In a similar field of endeavor, Konosu teaches an information processing apparatus, comprising a processor and a plurality of circuits (Fig. 2: controller 3 comprising CPU 201 is formed from hardware), wherein the processor is configured to switch a control mode, in a case where a clock time is out of a period of a use schedule, to a second standby mode in which the power consumption is set to be lower than in a first standby mode of a case where the clock time is within the period of the use schedule, wherein the use schedule includes a use start time and a use end time and is set by a plurality of users selecting a time zone in which no use is scheduled in advance (setting the time period for the apparatus to switch to power saving state may be settable by the user using the UI screen [0096]; example provided demonstrated the power saving state shift time set by the user may be between 08:00-22:00 [0110], demonstrating that a schedule, with a start and end time, may be set for the apparatus to place the apparatus in power saving state, thus also setting a schedule when the apparatus is not in power saving state, which would be the times not selected for the power saving state). In view of Konosu, it would have been obvious to one of ordinary skill in the art before the effective filing date of the claimed invention to have included the method in which the processor is capable of switching power mode based on scheduled times as taught by Konosu, to the device of Yanagihara, as it reduces unnecessary power consumption.

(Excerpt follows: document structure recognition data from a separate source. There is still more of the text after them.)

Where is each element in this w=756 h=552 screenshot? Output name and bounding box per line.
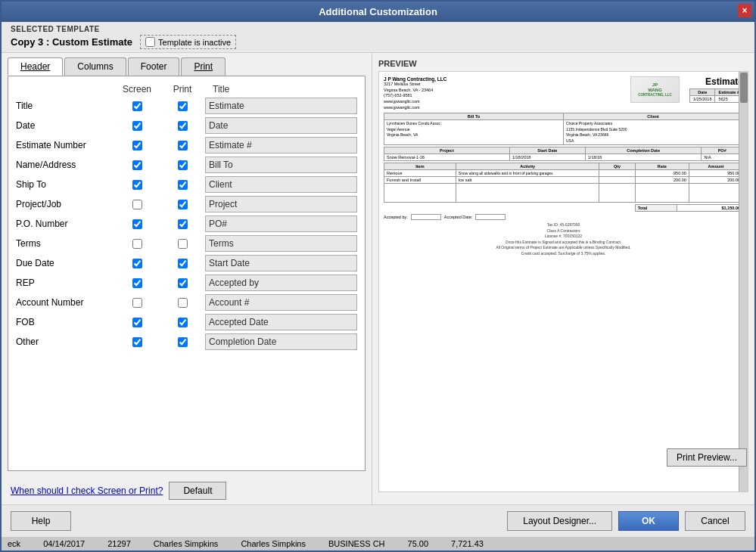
line2-qty	[599, 177, 635, 184]
taskbar-item-6: 75.00	[408, 539, 429, 548]
line1-rate: 950.00	[635, 170, 689, 177]
tab-header[interactable]: Header	[8, 57, 63, 76]
screen-checkbox-5	[114, 200, 160, 209]
tab-footer[interactable]: Footer	[128, 57, 180, 76]
print-check-12[interactable]	[178, 337, 188, 347]
screen-check-3[interactable]	[132, 160, 142, 170]
screen-check-7[interactable]	[132, 239, 142, 249]
screen-check-4[interactable]	[132, 180, 142, 190]
table-row: Title	[16, 98, 357, 114]
screen-checkbox-7	[114, 239, 160, 249]
print-check-11[interactable]	[178, 318, 188, 327]
start-date-header: Start Date	[509, 147, 585, 154]
screen-check-8[interactable]	[132, 259, 142, 268]
completion-val: 1/18/18	[585, 154, 702, 161]
print-checkbox-11	[160, 318, 205, 327]
screen-check-10[interactable]	[132, 298, 142, 308]
accepted-by-label: Accepted by:	[384, 215, 408, 219]
bill-to-header: Bill To	[384, 113, 564, 120]
template-inactive-checkbox[interactable]: Template is inactive	[140, 35, 236, 49]
total-label: Total	[635, 205, 677, 212]
screen-checkbox-6	[114, 219, 160, 229]
print-check-0[interactable]	[178, 101, 188, 111]
template-name: Copy 3 : Custom Estimate	[11, 36, 132, 48]
print-check-10[interactable]	[178, 298, 188, 308]
screen-check-9[interactable]	[132, 278, 142, 288]
start-date-val: 1/18/2018	[509, 154, 585, 161]
title-input-9[interactable]	[205, 274, 357, 291]
title-input-10[interactable]	[205, 294, 357, 311]
tab-columns[interactable]: Columns	[64, 57, 126, 76]
print-checkbox-7	[160, 239, 205, 249]
footer-center-buttons: Layout Designer... OK Cancel	[507, 511, 745, 531]
help-button[interactable]: Help	[11, 511, 71, 531]
inactive-check[interactable]	[145, 37, 155, 47]
print-checkbox-10	[160, 298, 205, 308]
row-label-11: FOB	[16, 317, 114, 327]
default-button[interactable]: Default	[169, 482, 226, 500]
title-input-1[interactable]	[205, 117, 357, 134]
company-web1: www.jpwangllc.com	[384, 99, 627, 105]
screen-check-1[interactable]	[132, 121, 142, 131]
print-check-4[interactable]	[178, 180, 188, 190]
table-row: REP	[16, 274, 357, 291]
screen-checkbox-2	[114, 141, 160, 150]
title-input-3[interactable]	[205, 157, 357, 173]
print-check-1[interactable]	[178, 121, 188, 131]
print-checkbox-3	[160, 160, 205, 170]
taskbar-item-2: 21297	[107, 539, 131, 548]
scroll-thumb[interactable]	[740, 73, 748, 103]
rate-header: Rate	[635, 163, 689, 170]
title-input-2[interactable]	[205, 137, 357, 154]
taskbar-item-1: 04/14/2017	[43, 539, 85, 548]
title-input-7[interactable]	[205, 235, 357, 252]
row-label-3: Name/Address	[16, 160, 114, 170]
screen-check-5[interactable]	[132, 200, 142, 209]
line1-item: Remove	[384, 170, 456, 177]
print-check-8[interactable]	[178, 259, 188, 268]
print-preview-button[interactable]: Print Preview...	[667, 448, 747, 467]
taskbar-item-3: Charles Simpkins	[154, 539, 219, 548]
tax-line2: Class A Contractors	[384, 228, 743, 234]
title-input-11[interactable]	[205, 314, 357, 330]
when-should-i-link[interactable]: When should I check Screen or Print?	[11, 485, 163, 496]
print-check-5[interactable]	[178, 200, 188, 209]
screen-check-0[interactable]	[132, 101, 142, 111]
close-button[interactable]: ×	[738, 4, 751, 17]
screen-check-12[interactable]	[132, 337, 142, 347]
title-input-12[interactable]	[205, 333, 357, 350]
title-input-6[interactable]	[205, 216, 357, 232]
screen-check-2[interactable]	[132, 141, 142, 150]
amount-header: Amount	[689, 163, 742, 170]
title-input-0[interactable]	[205, 98, 357, 114]
screen-checkbox-9	[114, 278, 160, 288]
layout-designer-button[interactable]: Layout Designer...	[507, 511, 612, 531]
title-input-5[interactable]	[205, 196, 357, 212]
title-input-4[interactable]	[205, 176, 357, 193]
screen-check-6[interactable]	[132, 219, 142, 229]
print-check-2[interactable]	[178, 141, 188, 150]
print-checkbox-8	[160, 259, 205, 268]
client-val: Choice Property Associates 1155 Independ…	[564, 120, 743, 145]
qty-header: Qty	[599, 163, 635, 170]
tab-print[interactable]: Print	[181, 57, 226, 76]
screen-checkbox-10	[114, 298, 160, 308]
print-check-3[interactable]	[178, 160, 188, 170]
title-input-8[interactable]	[205, 255, 357, 271]
project-val: Snow Removal-1-18	[384, 154, 510, 161]
panel-content: Screen Print Title TitleDateEstimate Num…	[8, 76, 366, 471]
print-check-9[interactable]	[178, 278, 188, 288]
date-col: Date	[690, 89, 715, 96]
print-check-7[interactable]	[178, 239, 188, 249]
cancel-button[interactable]: Cancel	[685, 511, 745, 531]
taskbar-item-7: 7,721.43	[451, 539, 484, 548]
row-label-4: Ship To	[16, 179, 114, 190]
screen-check-11[interactable]	[132, 318, 142, 327]
scrollbar[interactable]	[739, 72, 748, 492]
row-label-6: P.O. Number	[16, 219, 114, 229]
print-checkbox-12	[160, 337, 205, 347]
screen-checkbox-12	[114, 337, 160, 347]
print-check-6[interactable]	[178, 219, 188, 229]
ok-button[interactable]: OK	[618, 511, 679, 531]
table-row: Estimate Number	[16, 137, 357, 154]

Regarding claim 16, Yanagihara, modified by Konosu, discloses the endoscope system according to claim 15. Yanagihara further discloses the device comprising: a battery monitor configured to acquire a remaining capacity of the battery (battery level is monitored as a mode transition condition [0114]), wherein the processor switches the control mode to the third standby mode, in a case where the remaining capacity is less than a first remaining capacity (Fig. 16: if battery level is less than threshold checked in Step S21, transition to standby mode 5 in Step S25). Yanagihara teaches wherein if a battery capacity is less than a first remaining capacity, to switch the control mode to a standby mode that consumes even less power. Yanagihara, modified by Konosu, would teach wherein, whether clock time of the device is within or outside the period of a use schedule, to reduce the battery consumption by switching to a standby mode that consumes even less power than the current standby mode when the battery capacity is less than a first remaining capacity.

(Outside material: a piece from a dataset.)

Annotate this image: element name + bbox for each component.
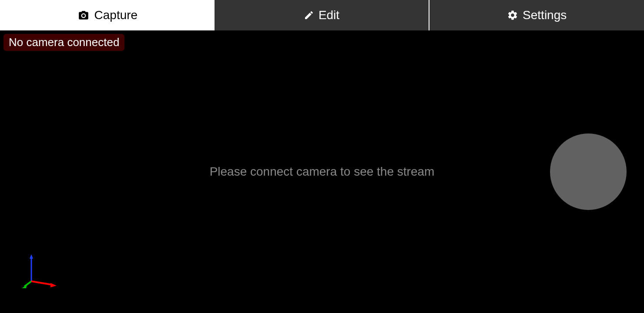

Regarding claim 20, Yanagihara, modified by Konosu, discloses the endoscope system according to claim 15. Yanagihara further discloses wherein the processor interrupts a power supply, in a case where the control mode is any one of the plurality of standby modes for a period longer than a third amount of time (device in standby mode A may be switched to standby mode B, wherein the power from the battery is interrupted to be significantly suppressed compared to the standby mode A, when a predetermined period of time has elapsed with insertion portion 11 being left out of use after launch of standby mode A [0062]).
Claims 3, 10 and 17 are rejected under 35 U.S.C. 103 as being unpatentable over Yanagihara in view of Konosu and Ferlitsch et al. (US2011/0296213).
Regarding claim 3, Yangihara, modified by Konosu, discloses the image display device according to claim 1, however, Yanagihara and Konosu fail to disclose wherein the use schedule includes a date of use. In a similar field of endeavor, Ferlitsch teaches a method and system for managing power in an environment based on individual person’s schedule, further teaching wherein the schedule includes the certain times and dates, wherein if the current time and date is within a scheduled period, a device may be placed in a reduced power state (power manager 130 under processor controls maintains schedule database for individual workers, worker schedule includes work hours and days of the week [0004, 0042-0043], devices such as PC may be put into standby or deep sleep state, more generally scheduled event list includes for each scheduled event, an event start time, an event end time and power state adjustment instructions [0043]). In view of Ferlitsch, it would have been obvious to one of ordinary skill in the art before the effective filing date of the claimed invention to have included the date of use, in addition to the time of use, in the schedule, as including dates would allow for variation in the schedule dependent on the day of the week, and not just the time of day, and a detailed schedule would further conserve power.
Regarding claim 10, Yanagihara, modified by Konosu, discloses the method of operating an image display device according to claim 8, however, Yanagihara and Konosu fail to disclose wherein the use schedule includes a date of use. In a similar field of endeavor, Ferlitsch teaches a method and system for managing power in an environment based on individual person’s schedule, further teaching wherein the schedule includes the certain times and dates, wherein if the current time and date is within a scheduled period, a device may be placed in a reduced power state (power manager 130 under processor controls maintains schedule database for individual workers, worker schedule includes work hours and days of the week [0004, 0042-0043], devices such as PC may be put into standby or deep sleep state, more generally scheduled event list includes for each scheduled event, an event start time, an event end time and power state adjustment instructions [0043]). In view of Ferlitsch, it would have been obvious to one of ordinary skill in the art before the effective filing date of the claimed invention to have included the date of use, in addition to the time of use, in the schedule, as including dates would allow for variation in the schedule dependent on the day of the week, and not just the time of day, and a detailed schedule would further conserve power.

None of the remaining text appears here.